What the exercise asks: Return every line from the records below in which the word "Tian" is found.

Available data:
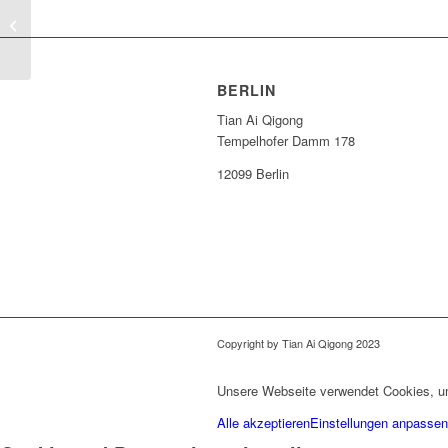
Kurs: Bronzeglocken-Qigong
BERLIN
Tian Ai Qigong
Tempelhofer Damm 178
12099 Berlin
Copyright by Tian Ai Qigong 2023
Unsere Webseite verwendet Cookies, um
Alle akzeptieren
Einstellungen anpassen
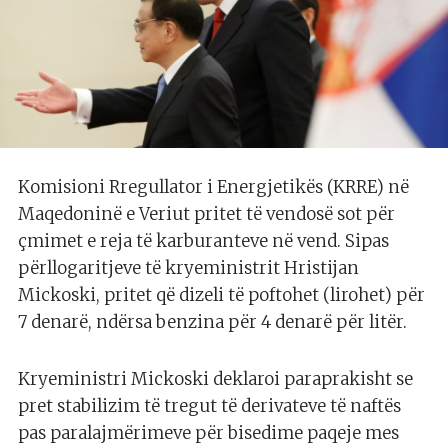
Komisioni Rregullator i Energjetikës (KRRE) në
Maqedoninë e Veriut pritet të vendosë sot për
çmimet e reja të karburanteve në vend. Sipas
përllogaritjeve të kryeministrit Hristijan
Mickoski, pritet që dizeli të poftohet (lirohet) për
7 denarë, ndërsa benzina për 4 denarë për litër.
Kryeministri Mickoski deklaroi paraprakisht se
pret stabilizim të tregut të derivateve të naftës
pas paralajmërimeve për bisedime paqeje mes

Answer box:
Tian Ai Qigong
Copyright by Tian Ai Qigong 2023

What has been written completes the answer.